Re: [Xen-devel] [PATCH RFC] x86/altp2m: fix display frozen when switching to a new view early

>>> On 04.10.18 at 17:52, <george.dunlap@xxxxxxxxxx> wrote:
> On 10/04/2018 04:45 PM, Jan Beulich wrote:
>>>>> On 04.10.18 at 17:34, <george.dunlap@xxxxxxxxxx> wrote:
>>> On 10/04/2018 04:20 PM, Jan Beulich wrote:
>>>>>>> On 04.10.18 at 16:56, <rcojocaru@xxxxxxxxxxxxxxx> wrote:
>>>>> The biggest problem here is p2m->logdirty_ranges. This patch will
>>>>> (justly) not work, because struct rangeset is only forward-declared in
>>>>> xen/rangeset.h, so an incomplete type here:
>>>>> -void p2m_init_altp2m_ept(struct domain *d, unsigned int i)
>>>>> +int p2m_init_altp2m_ept(struct domain *d, unsigned int i)
>>>>>  {
>>>>>      struct p2m_domain *p2m = d->arch.altp2m_p2m[i];
>>>>>      struct p2m_domain *hostp2m = p2m_get_hostp2m(d);
>>>>>      struct ept_data *ept;
>>>>> +    if ( !p2m->logdirty_ranges )
>>>>> +        p2m->logdirty_ranges = rangeset_new(d, "log-dirty",
>>>>> +                                            RANGESETF_prettyprint_hex);
>>>>> +    if ( !p2m->logdirty_ranges )
>>>>> +        return -ENOMEM;
>>>>> +
>>>>> +    *p2m->logdirty_ranges = *hostp2m->logdirty_ranges;
>>>>> +
>>>>>      p2m->ept.ad = hostp2m->ept.ad;
>>>>> +    p2m->max_mapped_pfn = hostp2m->max_mapped_pfn;
>>>>> +    p2m->default_access = hostp2m->default_access;
>>>>> +    p2m->domain = hostp2m->domain;
>>>>> +
>>>>> +    p2m->global_logdirty = hostp2m->global_logdirty;
>>>>>      p2m->min_remapped_gfn = gfn_x(INVALID_GFN);
>>>>>      p2m->max_remapped_gfn = 0;
>>>>>      ept = &p2m->ept;
>>>>>      ept->mfn = pagetable_get_pfn(p2m_get_pagetable(p2m));
>>>>>      d->arch.altp2m_eptp[i] = ept->eptp;
>>>>> +
>>>>> +    return 0;
>>>>> +}
>>>>> But that's not even the biggest problem: even if that would compile, it
>>>>> would still be wrong, because logdirty_pages has pointers of its own,
>>>>> which means that two bitwise-copied distinct rangesets can still point
>>>>> to the same data and thus be vulnerable to race conditions and wanting
>>>>> synchronization.
>>> Yes, so "deep copy" means if a structure has pointers, you copy the
>>> structures pointed to; and if that structure has pointers, you copy
>>> those, all the way down.  After a deep copy, any operations on the
>>> structure should be operating on completely separate bits of memory and
>>> pointers.
>>>>> Furthermore there's no rangeset_copy() function in sight in rangeset.h
>>>>> (though there is a rangeset_swap()).
>>>>> Would you like me to add a rangeset_copy() function (presumably another
>>>>> intermediary patch) and proceed in that manner?
>>>> Roger recently has posted a patch adding rangeset_merge(), which I think
>>>> is more general than your rangeset_copy().

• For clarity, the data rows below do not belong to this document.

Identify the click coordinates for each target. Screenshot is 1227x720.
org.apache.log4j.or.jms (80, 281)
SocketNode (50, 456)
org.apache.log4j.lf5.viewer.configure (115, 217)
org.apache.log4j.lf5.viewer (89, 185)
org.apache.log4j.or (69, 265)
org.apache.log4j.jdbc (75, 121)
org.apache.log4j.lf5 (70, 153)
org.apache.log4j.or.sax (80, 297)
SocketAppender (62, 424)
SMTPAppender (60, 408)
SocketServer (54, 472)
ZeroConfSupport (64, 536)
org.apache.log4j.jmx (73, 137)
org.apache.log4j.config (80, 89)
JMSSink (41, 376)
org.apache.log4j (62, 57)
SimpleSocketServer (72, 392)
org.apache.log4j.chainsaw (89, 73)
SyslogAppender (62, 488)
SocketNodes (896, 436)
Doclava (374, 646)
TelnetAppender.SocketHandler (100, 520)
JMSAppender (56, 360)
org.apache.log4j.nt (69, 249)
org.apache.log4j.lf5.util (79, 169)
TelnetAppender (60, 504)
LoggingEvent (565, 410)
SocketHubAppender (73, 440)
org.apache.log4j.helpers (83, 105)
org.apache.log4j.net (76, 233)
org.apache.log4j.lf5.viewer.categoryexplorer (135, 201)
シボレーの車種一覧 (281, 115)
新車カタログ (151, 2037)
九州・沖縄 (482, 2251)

That said, I'm in no way
>>>> convinced copying (and then keeping in sync) the range sets across the
>>>> altp2m-s is the best approach. It may well be that the optimal solution is
>>>> somewhere in the middle between sharing everything and copying
>>>> everything.
>>> Er, you mean maybe we should share logdirty ranges and copy other
>>> things?  Or do you actually mean somehow to share bits of the logdirty
>>> range structure?
>> The former, of course. I'm sorry for the ambiguity.

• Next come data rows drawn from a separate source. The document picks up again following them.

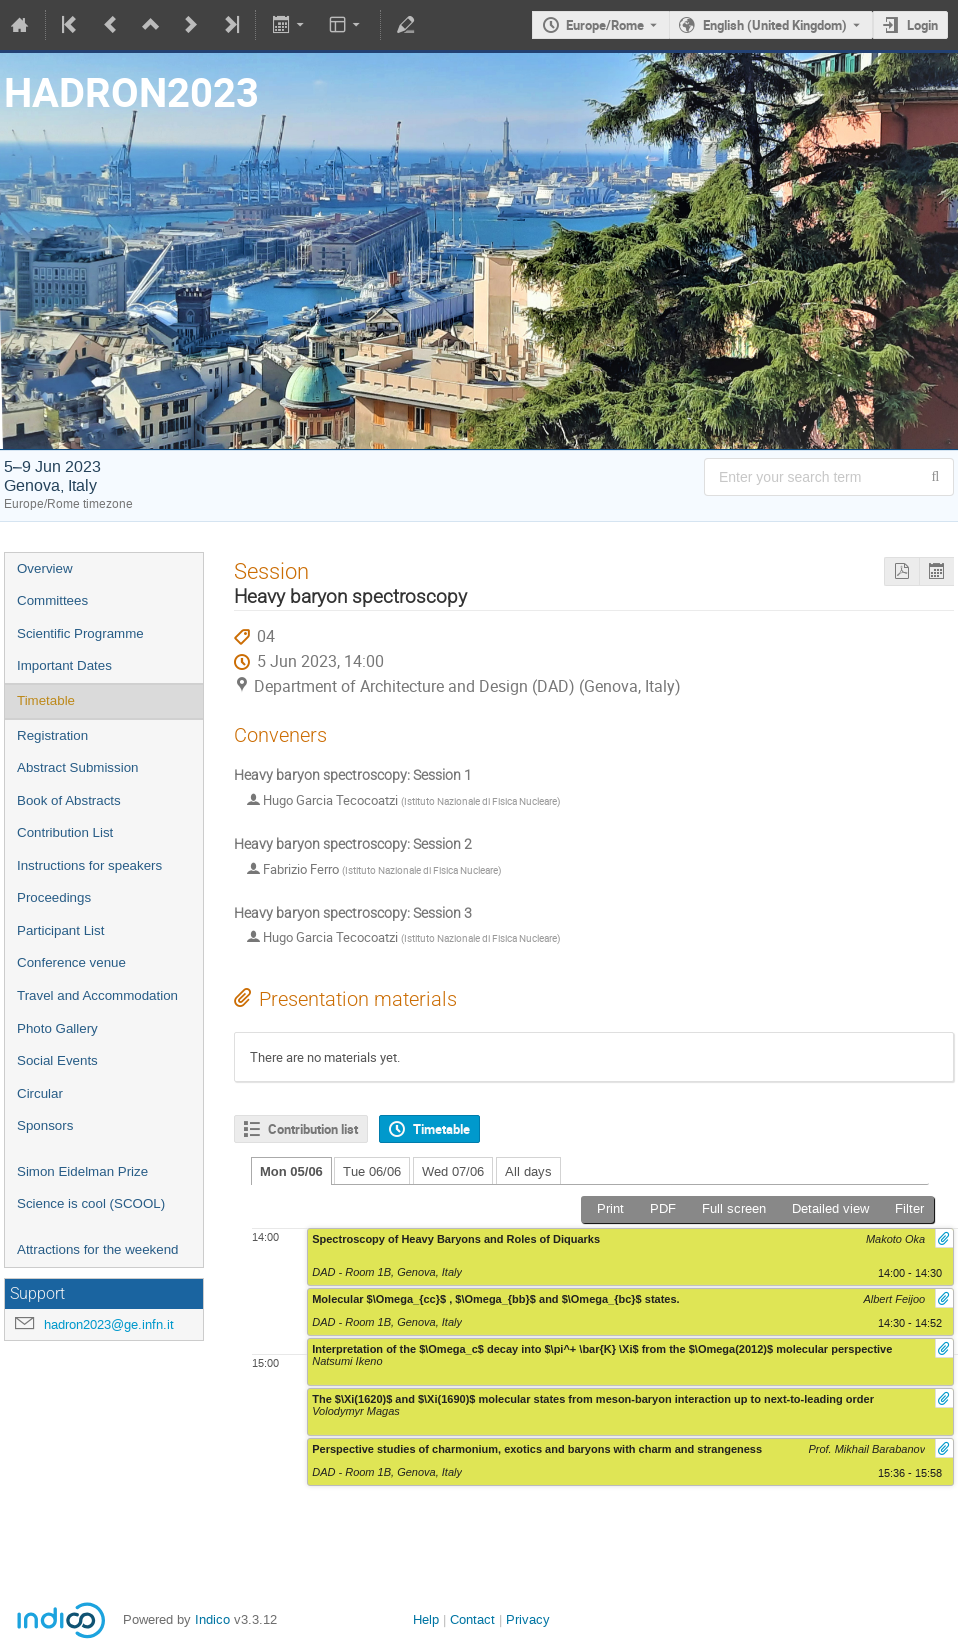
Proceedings (54, 897)
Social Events (57, 1060)
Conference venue (71, 962)
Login (922, 25)
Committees (52, 600)
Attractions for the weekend (98, 1249)
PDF (663, 1208)
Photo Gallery (57, 1028)
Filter (909, 1208)
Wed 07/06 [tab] (453, 1171)
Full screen (734, 1208)
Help (426, 1619)
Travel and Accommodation (97, 995)
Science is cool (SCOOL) (91, 1203)
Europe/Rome (605, 25)
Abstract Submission (77, 767)
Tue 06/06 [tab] (372, 1171)
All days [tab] (528, 1171)
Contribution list (313, 1129)
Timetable (46, 700)
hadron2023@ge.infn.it (109, 1324)
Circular (40, 1093)
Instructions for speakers (89, 865)
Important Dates (64, 665)
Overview (45, 568)
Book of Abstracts (69, 800)
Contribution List (65, 832)
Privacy (528, 1619)
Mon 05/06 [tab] (291, 1171)
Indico (212, 1619)
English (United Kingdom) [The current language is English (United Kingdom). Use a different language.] (775, 25)
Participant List (60, 930)
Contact (472, 1619)
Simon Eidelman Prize (82, 1171)
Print (610, 1208)
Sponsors (45, 1125)
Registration (52, 735)
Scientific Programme (80, 633)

>>> I think we can reasonably start with a simple-and-correct approach, and
>>> try to come up with an optimization later if we decide it's necessary.
>>> The two basic simple-but-correct approaches would be:
>>> 1. Share logdirty_ranges.  This would mean not duplicating the structure
>>> and keeping it in sync; but it would mean grabbing the main p2m lock on
>>> every resolv_misconfig().
>>> 2. Duplicate the structure and keep it in sync.  This  means not
>>> grabbing the main p2m lock on every resolv_misconfig(); but it does mean
>>> duplicating memory, as well as grabbing the lock of every altp2m
>>> structure every time logdirty_ranges changes.
>>> As I've said before, I think #2 is the most promising, since
>>> resolv_misconfig will be called (potentially) for each entry in the p2m
>>> table, but logdirty_ranges only changes once or twice during the entire
>>> lifetime of the guest.
>> So perhaps some r/w lock wants to be introduced?
> There will also be locking order issues to consider if we do that.
> What's your main reason for not wanting #2?

Duplicating and keeping in sync data for which no separate allocations
are needed seems fine to me. Duplicating allocations, otoh, seems not
only a waste of resources to me, but I also expect error handling to
become ugly: You'll need to undo all prior syncing if e.g. the allocation
for altp2m #5 fails.